Your task:
Read through the listing below and copy each line in which the word "сайта" occurs.

Dataset records:
-------------------------

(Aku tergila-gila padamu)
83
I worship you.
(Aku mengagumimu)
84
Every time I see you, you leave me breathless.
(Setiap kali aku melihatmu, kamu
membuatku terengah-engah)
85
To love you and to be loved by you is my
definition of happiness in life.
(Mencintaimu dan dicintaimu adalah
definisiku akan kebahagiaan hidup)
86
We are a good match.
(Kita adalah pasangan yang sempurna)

-------------------------

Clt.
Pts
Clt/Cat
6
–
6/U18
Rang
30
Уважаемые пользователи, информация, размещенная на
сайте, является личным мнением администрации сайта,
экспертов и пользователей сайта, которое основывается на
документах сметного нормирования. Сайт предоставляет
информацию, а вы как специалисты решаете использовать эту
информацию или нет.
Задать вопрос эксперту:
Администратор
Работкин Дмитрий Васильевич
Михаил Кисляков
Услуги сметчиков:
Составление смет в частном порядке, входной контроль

-------------------------

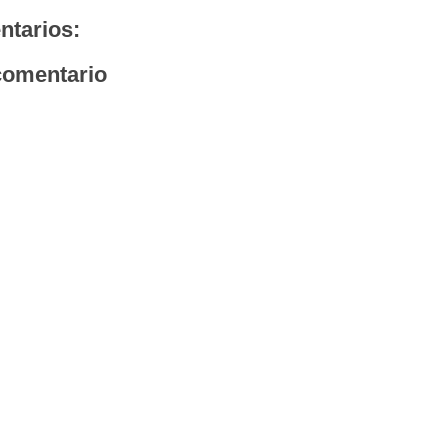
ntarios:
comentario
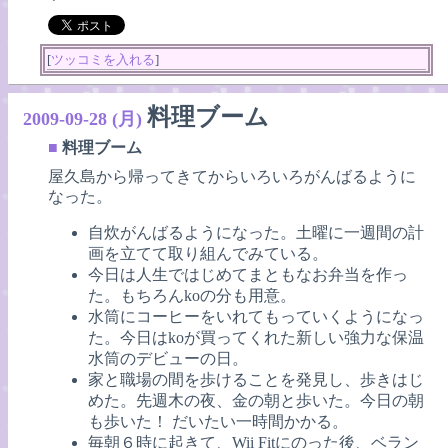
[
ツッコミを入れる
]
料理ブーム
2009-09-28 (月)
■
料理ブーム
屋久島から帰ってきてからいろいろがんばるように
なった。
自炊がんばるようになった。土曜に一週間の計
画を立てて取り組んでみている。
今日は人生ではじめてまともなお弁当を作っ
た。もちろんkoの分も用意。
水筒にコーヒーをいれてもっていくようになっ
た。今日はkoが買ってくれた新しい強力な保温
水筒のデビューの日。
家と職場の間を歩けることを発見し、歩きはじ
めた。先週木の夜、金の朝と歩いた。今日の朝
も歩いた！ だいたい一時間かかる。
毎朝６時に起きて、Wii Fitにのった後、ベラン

-------------------------

Written response:
сайте, является личным мнением администрации сайта,
экспертов и пользователей сайта, которое основывается на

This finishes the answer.